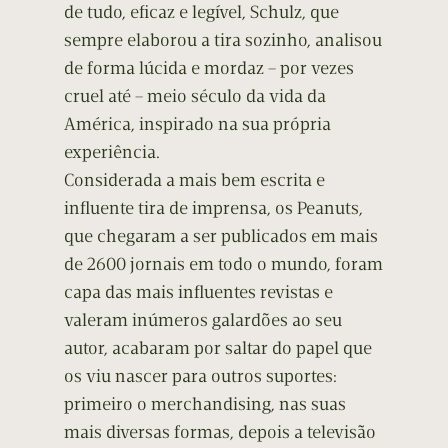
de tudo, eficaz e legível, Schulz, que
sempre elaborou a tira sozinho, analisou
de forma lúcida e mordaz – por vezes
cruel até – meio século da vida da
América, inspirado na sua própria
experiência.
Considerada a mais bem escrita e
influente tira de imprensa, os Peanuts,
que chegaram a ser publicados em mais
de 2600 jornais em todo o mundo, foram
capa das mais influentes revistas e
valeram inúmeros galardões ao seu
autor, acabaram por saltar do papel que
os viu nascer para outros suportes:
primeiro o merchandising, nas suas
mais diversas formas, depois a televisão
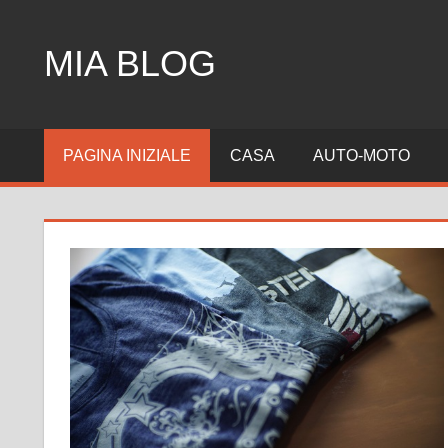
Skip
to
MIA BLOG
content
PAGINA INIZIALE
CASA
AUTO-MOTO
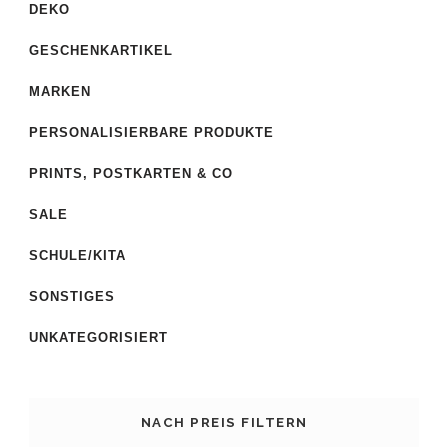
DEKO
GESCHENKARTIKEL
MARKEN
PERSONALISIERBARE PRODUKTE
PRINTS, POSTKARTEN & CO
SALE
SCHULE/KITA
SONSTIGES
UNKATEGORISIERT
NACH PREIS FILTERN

##############################

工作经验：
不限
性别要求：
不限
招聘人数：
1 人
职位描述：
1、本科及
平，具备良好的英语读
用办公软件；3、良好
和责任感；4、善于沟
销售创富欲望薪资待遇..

##############################

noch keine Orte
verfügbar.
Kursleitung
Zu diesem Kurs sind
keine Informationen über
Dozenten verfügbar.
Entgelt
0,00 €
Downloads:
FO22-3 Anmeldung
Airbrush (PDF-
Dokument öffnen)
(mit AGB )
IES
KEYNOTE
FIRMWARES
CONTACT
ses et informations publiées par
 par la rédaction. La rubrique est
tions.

##############################

What the task asks:
Find every line of the data that includes the string "mais". Copy each of those lines.

Solution for this exercise:
Considerada a mais bem escrita e
que chegaram a ser publicados em mais
capa das mais influentes revistas e
mais diversas formas, depois a televisão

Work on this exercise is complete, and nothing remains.